А что касается жанра, так Майн Рид тоже был приключенцем, а Конан Доил так и вовсе детективщиком. А если вдуматься, то и творчество Гоголя наполовину представляет собой презираемые интеллектуалами рождественские повести.
Теперь Иннокентий Сергеевич с особой любовью брал в руки «Знак Седого», нежно проводя пальцами по глянцу обложки, серебряному тиснению заглавия. Но, конечно, в этих мыслях писатель Становой никому и никогда не признался бы. Честно говоря, он даже самому себе не особо в этом признавался. Просто в движениях появилась некоторая вальяжность, в выражении лица — особая значимость, словно лицо не живому человеку принадлежало, а смотрело с репродукции в школьном кабинете. И еще в речах все чаще стали обнаруживаться императивы.
Иннокентий Сергеевич отпустил медную с проседью бородку а 1а Иван Тургенев и романы стал выдавать не по четыре штуки в год, а всего лишь по два. Зато они обрели солидную полноту и упаднический изыск, осуждавшийся в те времена, когда Иннокентий Становой учился в Литинституте. Изыск, впрочем, подпускался строго дозировано, чтобы не повредить коммерческому успеху.
Жизнь складывалась правильно, и ничто не указывало, что в скором времени обнаружатся в ней предвестники событий невозможных, отвратительных и, прямо скажем, кафкианских.
Начались неприятности в ту пору, когда писатель Становой жил один. Вообще-то Иннокентий Сергеевич был женат, но супруга любила комфортную жизнь и частенько пребывала в пансионатах, где укрепляла шаткое здоровье. В один из таких периодов Становому позвонили из редакции какого-то окололитературного журнала и просили о встрече. Интервью Иннокентий Сергеевич дать согласился, но сказал, что сам никуда не поедет, так что пусть корреспондент приезжает к нему домой.
Корреспондент оказалась миловидной девицей приятственных форм и с сексопильным выражением личика. Иннокентий, распалившись воображением и ощущением свободы, возжаждал интима, а вместо того получил по физиономии.
Дело, как говорится, житейское. Существует такая разновидность сексуально неудовлетворенных особ, которых хлебом не корми, только дай повод мужчине в морду заехать. Обычно их удается вычислить по стервозности, просвечивающей в каждом движении, но на этот раз у Станового случилась осечка. Едва знаменитый респондент попытался мягко, но уверенно привлечь к себе пышнотелую блондинку, как та размахнулась и влепила писателю звонкую оплеуху.
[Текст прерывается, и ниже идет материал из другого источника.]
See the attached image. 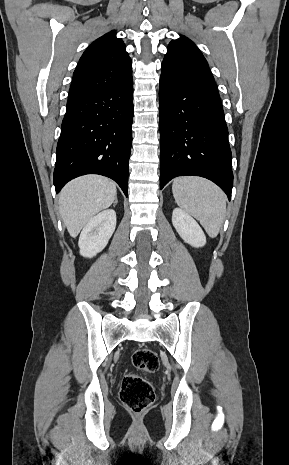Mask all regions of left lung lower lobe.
Listing matches in <instances>:
<instances>
[{
    "instance_id": "1",
    "label": "left lung lower lobe",
    "mask_w": 289,
    "mask_h": 465,
    "mask_svg": "<svg viewBox=\"0 0 289 465\" xmlns=\"http://www.w3.org/2000/svg\"><path fill=\"white\" fill-rule=\"evenodd\" d=\"M159 103L160 189L174 177L195 175L216 183L230 200L232 156L214 79L162 72Z\"/></svg>"
}]
</instances>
В следующее мгновение корреспонденточка взвыла и отскочила в сторону, схватив быстро распухающую правую левой рукой.
Разумеется, Иннокентий Становой не был способен ударить женщину, даже рефлекторно не мог бы дать сдачи, хотя резкий поступок журналистки оскорбил его до глубины души. Иннокентий был готов к отказу и даже не обиделся бы на отказ, ибо считал, что окончательное решение в таких вопросах принадлежит женщине. Но и женщина должна понимать, что перед ней живой человек и, значит, руки распускать не следует. Ситуация, конечно, пренеприятнейшая, единственное, что можно сделать в данном случае, это выпрямиться и холодно произнести: «Сударыня, прошу меня извинить, но полагаю, нам больше не о чем разговаривать!» — после чего быстренько выпроводить идиотку вон. И уж конечно, пальцем к ней не прикасаться.
Однако, немедля вслед за дурным своим поступком, журналисточка заорала столь же дурным, ничуть не интеллигентным голосом. Да и сам Иннокентий Сергеевич был ошарашен, ибо почувствовал, что ручонка недавней собеседницы отскочила от его щеки, словно не по живому ударила, а втесалась с размаху в камень или металл. И звук был гулкий, долгий, совершенно колокольный звук.
Девица вылетела на лестничную площадку, судорожно ткнула пальчиком мимо кнопки лифта, потом ткнула второй раз и лишь с третьей попытки сумела вызвать неторопливый механизм.
— Диктофон! — предупредительно крикнул опомнившийся Становой.
Корреспондентка с решимостью отчаяния вырвала казенное имущество из писательских рук и канула в кабине. Долгий стон сопровождал ее исчезновение, словно в лифте интервьюерка лишилась наконец столь тщательно лелеемой невинности.
Иннокентий Сергеевич вернулся в комнату, с опаской приблизился к зеркалу, внимательно осмотрел пострадавшую часть лица. Никаких изменений он не обнаружил. Даже злосчастная пощечина не оставила следов. Ровный бронзовый загар, приобретенный во время недавней поездки в Крым, жесткая медная бородка, поперек лба — след ночных размышлений — глубоко прорезанные морщины. Красивое лицо, между прочим, словно оттиск на памятной медали. И чего этой кретинке вздумалось руки распускать?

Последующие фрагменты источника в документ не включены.